Uploaded documents are dispatched to a format-specific extractor by content type. Each extractor produces the document's text (chunked + embedded for search) and, where applicable, assets — binary parts such as embedded images that are stored alongside the file and surfaced in retrieval responses.
| Format | Content type | Text | Per-page | Image assets |
|---|---|---|---|---|
| Plain text | text/plain |
✅ | — | — |
| HTML | text/html |
✅ | — | — |
application/pdf |
✅ | ✅ | ✅ (JPEG/JPEG2000 verbatim; FlateDecode RGB/Gray re-encoded as PNG; other colorspaces skipped) | |
| Word | application/vnd.openxmlformats-officedocument.wordprocessingml.document (.docx) |
✅ | — | ✅ (word/media/*) |
| PowerPoint | application/vnd.openxmlformats-officedocument.presentationml.presentation (.pptx) |
✅ (per slide) | ✅ | ✅ (ppt/media/*) |
| YouTube | text/youtube-url |
✅ (transcript) | — | — |
An asset is a binary part extracted from a document. During processing the
bytes are written to the configured storage backend (keyed
by the asset's own id) and a metadata row is recorded. Assets appear in the
assets array of the retrieval response (see
Retrieval response shape) and are fetched via:
GET /files/{file_id}/assets/{asset_id}/content
Like file content, this streams the bytes for the local backend or issues a
302 redirect to a short-lived presigned URL for object stores. Assets are
deleted with their owning file (rows cascade; stored bytes are removed
best-effort).
Committed fixtures live under tests/fixtures/ (regenerate deterministically
with python3 dev/smoke/make_fixtures.py); sample.docx/sample.pptx embed a
1×1 PNG so the asset path is exercised. The smoke scripts in dev/smoke/ and
the gated integration tests (cargo test --test integration_assets, run with
BASE_URL + API_KEY) drive upload → process → search → asset download against
a live stack.
The server is backend-agnostic. STORAGE_BACKEND picks the impl; all three
share the FileStorage trait, the same key shape ({tenant_id}/{file_id}),
and the same endpoints.
| Backend | Upload flow | Download (GET /files/{id}/content) |
Use when |
|---|---|---|---|
local |
POST /upload (multipart, server reads bytes) |
Server streams bytes back | Dev / single-node |
s3 |
POST /upload-url → client PUTs to presigned URL |
302 to presigned GET |
AWS S3, R2, MinIO, Wasabi |
cloudinary |
POST /upload-url → client POSTs to signed form |
302 to CDN delivery URL |
Managed CDN, fast edge delivery |
The server never proxies bytes for S3 / Cloudinary — clients upload
direct to the bucket/CDN, and the server only mints short-lived signed
URLs.
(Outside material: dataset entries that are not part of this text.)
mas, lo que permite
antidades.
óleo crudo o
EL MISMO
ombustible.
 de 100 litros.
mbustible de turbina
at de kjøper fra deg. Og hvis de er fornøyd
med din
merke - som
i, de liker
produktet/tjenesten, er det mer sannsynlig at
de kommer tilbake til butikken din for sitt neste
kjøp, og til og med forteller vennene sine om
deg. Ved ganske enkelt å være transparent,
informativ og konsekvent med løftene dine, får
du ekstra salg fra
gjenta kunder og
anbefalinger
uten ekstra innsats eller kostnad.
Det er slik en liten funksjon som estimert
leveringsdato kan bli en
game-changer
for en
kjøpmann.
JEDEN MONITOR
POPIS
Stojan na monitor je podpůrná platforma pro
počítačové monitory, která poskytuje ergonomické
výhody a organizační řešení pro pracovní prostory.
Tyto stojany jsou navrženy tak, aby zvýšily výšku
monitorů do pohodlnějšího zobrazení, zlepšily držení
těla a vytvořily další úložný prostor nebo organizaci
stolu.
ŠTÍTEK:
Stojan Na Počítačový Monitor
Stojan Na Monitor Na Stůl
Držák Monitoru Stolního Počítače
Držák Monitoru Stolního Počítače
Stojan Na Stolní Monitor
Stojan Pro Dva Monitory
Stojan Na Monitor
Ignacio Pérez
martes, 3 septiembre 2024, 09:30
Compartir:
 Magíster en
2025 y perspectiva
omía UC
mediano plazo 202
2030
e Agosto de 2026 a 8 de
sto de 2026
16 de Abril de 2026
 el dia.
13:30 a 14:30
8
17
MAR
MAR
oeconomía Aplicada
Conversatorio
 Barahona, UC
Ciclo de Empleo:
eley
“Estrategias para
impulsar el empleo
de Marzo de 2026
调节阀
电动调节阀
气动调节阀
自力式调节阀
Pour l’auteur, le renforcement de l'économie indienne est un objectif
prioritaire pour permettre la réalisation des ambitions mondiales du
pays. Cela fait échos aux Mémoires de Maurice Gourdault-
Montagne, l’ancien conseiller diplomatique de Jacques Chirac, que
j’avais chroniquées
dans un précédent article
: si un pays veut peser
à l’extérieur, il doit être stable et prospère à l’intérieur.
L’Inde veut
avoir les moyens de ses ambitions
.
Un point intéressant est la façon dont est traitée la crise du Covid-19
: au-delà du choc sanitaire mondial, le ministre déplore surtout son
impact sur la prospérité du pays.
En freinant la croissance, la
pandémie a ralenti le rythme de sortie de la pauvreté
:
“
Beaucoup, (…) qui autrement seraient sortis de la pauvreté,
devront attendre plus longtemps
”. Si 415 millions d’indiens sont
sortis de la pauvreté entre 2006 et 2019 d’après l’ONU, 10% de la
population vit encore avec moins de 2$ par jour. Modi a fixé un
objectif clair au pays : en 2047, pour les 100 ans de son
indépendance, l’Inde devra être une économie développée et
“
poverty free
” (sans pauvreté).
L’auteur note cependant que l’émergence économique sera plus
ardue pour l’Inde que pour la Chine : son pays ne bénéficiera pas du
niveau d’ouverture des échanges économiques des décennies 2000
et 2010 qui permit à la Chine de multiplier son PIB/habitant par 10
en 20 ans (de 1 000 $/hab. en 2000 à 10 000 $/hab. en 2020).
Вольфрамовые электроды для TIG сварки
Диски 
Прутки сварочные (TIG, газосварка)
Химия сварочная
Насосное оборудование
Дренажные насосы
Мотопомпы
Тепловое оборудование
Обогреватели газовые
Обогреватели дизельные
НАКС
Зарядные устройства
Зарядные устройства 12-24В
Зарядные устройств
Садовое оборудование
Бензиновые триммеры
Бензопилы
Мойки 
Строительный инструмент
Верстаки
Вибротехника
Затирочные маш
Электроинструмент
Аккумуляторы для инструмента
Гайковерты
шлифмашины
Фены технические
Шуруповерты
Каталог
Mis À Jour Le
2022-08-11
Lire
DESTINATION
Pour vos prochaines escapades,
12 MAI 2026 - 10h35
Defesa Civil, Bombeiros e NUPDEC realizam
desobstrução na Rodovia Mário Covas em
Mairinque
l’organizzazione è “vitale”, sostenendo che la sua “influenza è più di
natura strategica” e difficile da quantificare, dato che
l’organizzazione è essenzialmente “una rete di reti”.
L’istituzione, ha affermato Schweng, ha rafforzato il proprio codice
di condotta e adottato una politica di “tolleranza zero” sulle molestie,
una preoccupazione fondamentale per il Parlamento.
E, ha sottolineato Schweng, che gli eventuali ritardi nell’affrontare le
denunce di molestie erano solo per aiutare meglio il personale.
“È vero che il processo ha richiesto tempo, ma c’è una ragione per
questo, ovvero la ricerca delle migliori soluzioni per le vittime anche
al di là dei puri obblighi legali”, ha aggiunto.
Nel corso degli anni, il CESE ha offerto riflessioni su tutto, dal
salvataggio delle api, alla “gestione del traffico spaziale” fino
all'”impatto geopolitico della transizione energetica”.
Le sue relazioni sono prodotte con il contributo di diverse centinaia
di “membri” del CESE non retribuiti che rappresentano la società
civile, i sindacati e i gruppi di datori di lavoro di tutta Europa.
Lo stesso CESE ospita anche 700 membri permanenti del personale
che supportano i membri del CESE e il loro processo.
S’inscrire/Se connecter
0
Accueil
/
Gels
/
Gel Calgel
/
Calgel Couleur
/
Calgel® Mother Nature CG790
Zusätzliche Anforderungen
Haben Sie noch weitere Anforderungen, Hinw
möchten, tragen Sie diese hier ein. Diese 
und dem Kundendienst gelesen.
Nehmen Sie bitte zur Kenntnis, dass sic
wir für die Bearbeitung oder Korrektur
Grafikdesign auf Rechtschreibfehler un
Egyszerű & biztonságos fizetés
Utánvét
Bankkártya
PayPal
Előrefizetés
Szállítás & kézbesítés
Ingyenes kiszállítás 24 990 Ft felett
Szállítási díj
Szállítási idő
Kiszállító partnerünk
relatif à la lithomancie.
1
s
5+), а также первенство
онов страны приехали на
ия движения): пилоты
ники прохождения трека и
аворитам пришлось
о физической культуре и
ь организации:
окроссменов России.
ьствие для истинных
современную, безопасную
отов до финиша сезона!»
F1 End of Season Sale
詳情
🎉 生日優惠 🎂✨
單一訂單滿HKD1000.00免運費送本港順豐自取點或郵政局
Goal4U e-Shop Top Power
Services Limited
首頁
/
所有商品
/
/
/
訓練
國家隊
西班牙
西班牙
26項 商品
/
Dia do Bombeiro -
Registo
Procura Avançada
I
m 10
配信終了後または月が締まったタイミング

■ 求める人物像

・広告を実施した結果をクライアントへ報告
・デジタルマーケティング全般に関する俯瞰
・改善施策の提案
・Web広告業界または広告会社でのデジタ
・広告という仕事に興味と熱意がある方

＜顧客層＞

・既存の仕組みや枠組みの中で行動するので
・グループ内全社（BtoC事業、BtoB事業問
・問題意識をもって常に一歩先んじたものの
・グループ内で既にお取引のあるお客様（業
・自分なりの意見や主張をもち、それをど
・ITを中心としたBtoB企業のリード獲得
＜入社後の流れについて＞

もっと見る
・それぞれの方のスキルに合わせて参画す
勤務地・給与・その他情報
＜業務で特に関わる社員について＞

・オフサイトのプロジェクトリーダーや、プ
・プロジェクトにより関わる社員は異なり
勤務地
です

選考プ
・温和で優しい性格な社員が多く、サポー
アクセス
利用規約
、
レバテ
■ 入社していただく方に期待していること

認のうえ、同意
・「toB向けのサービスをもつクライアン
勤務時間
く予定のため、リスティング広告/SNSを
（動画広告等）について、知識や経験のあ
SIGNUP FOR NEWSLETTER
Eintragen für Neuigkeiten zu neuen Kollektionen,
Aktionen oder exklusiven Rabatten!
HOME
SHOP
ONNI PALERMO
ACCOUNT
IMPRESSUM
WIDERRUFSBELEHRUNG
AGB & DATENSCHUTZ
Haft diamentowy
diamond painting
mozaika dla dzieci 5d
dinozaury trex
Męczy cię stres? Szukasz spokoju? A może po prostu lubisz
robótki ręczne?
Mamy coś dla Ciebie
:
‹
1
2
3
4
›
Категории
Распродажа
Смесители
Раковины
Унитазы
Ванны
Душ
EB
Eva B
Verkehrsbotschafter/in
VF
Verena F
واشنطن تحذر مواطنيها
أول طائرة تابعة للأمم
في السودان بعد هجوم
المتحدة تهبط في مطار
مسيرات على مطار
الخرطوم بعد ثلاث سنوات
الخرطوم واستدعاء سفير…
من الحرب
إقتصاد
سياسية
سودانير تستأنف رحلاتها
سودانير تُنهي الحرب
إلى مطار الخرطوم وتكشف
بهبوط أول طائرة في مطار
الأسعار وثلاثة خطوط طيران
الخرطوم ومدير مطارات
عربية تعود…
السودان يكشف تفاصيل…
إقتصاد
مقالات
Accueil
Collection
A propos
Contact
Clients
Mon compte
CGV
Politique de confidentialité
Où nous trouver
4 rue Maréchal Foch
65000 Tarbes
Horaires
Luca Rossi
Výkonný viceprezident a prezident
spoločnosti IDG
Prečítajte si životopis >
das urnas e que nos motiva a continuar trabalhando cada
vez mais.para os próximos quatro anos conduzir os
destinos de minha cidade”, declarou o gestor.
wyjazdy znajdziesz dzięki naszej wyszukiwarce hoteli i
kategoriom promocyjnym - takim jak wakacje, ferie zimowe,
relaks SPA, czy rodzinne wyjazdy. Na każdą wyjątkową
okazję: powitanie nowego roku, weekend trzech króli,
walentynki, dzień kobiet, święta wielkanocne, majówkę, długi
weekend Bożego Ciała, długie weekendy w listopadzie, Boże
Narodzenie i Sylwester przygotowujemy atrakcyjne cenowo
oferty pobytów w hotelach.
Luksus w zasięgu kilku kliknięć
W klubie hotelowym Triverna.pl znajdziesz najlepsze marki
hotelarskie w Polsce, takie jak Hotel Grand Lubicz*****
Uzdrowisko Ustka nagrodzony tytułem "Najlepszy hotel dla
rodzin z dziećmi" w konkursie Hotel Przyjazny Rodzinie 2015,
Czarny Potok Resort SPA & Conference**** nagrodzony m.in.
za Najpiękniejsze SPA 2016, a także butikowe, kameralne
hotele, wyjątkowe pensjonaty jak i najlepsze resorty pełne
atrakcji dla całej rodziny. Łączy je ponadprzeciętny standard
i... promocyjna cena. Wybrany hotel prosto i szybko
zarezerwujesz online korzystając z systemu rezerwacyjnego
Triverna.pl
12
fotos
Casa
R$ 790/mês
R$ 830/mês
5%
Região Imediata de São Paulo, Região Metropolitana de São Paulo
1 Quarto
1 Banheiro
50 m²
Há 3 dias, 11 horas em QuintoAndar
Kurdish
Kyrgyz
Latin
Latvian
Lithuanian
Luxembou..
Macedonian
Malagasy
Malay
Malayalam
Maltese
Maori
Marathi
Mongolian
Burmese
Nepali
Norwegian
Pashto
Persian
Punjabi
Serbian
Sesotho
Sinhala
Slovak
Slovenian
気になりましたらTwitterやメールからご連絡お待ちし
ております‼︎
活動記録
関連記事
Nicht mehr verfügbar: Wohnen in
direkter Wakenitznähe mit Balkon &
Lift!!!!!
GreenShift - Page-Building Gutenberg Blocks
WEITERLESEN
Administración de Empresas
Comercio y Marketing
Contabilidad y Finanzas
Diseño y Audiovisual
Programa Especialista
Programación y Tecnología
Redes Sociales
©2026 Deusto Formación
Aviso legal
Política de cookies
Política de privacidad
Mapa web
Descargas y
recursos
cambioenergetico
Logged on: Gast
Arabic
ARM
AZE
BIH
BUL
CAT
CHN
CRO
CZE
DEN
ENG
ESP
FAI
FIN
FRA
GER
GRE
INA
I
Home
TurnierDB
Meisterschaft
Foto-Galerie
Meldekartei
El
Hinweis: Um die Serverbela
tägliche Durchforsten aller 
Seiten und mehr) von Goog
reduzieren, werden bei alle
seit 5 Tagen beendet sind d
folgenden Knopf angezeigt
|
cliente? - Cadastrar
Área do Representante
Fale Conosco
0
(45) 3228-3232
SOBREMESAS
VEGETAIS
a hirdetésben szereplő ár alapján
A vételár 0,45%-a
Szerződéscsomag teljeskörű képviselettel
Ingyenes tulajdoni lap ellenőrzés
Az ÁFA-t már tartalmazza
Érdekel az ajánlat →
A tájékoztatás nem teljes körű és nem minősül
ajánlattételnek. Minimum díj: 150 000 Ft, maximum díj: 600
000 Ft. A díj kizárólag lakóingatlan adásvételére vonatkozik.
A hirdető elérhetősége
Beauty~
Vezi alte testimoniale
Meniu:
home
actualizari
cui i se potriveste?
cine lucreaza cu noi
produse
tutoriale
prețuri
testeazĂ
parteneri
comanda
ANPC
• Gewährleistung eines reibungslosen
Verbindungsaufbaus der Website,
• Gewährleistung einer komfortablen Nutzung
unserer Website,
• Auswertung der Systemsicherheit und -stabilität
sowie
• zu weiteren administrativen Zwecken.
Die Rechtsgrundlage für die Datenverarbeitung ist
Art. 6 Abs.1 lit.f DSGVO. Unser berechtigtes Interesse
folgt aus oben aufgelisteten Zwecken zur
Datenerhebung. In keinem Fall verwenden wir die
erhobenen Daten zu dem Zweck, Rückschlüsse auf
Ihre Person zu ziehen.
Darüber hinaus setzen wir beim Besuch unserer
For local the server streams bytes through itself.
1. POST /upload-url { file_name, content_type }
→ { file_id, method, url, headers, form_fields, expires_at }
2. Client uploads direct: PUT {url} (S3)
POST {url} (Cloudinary, with form_fields)
3. POST /files/{id}/complete-upload
→ enqueues processing job
If step 3 never happens, the storage janitor sweeps the row + storage
after JANITOR_DANGLING_THRESHOLD_SECS (default 30 min).
If you were using the server-side multipart upload, no client changes are
needed — POST /upload and POST /upload-and-process still work and route
to the local backend regardless of STORAGE_BACKEND. To take advantage of
presigned uploads, switch the client to the three-step flow above.
The File.file_path field is now a backend key ({tenant_id}/{file_id})
instead of an absolute host path. Existing rows continue to work for local
(the key is relative to UPLOAD_DIR); for object stores you'll need a
re-ingest.
Background sweep: dangling Pending rows get storage + DB deleted, stale
Processing rows get re-enqueued. Dangling threshold defaults to
2 × PRESIGNED_UPLOAD_TTL_SECS (floor 1800s) so the sweep window tracks
the configured presigned TTL.
# Local backend (filesystem, server streams bytes):
docker compose -f dev/local.docker-compose.yml up
# S3 backend via localstack (no AWS account needed):
docker compose -f dev/localstack.docker-compose.yml upThe localstack stack auto-creates the polyrag-local bucket on boot.
This project solves the "fragmented knowledge" problem. Instead of having information siloed in browser bookmarks, YouTube history, and folders of PDFs, PolyglotRAG creates a unified, semantic search index across all of it. This allows for powerful queries like "find me concepts related to neural attention mechanisms from all my saved articles, videos, and textbooks."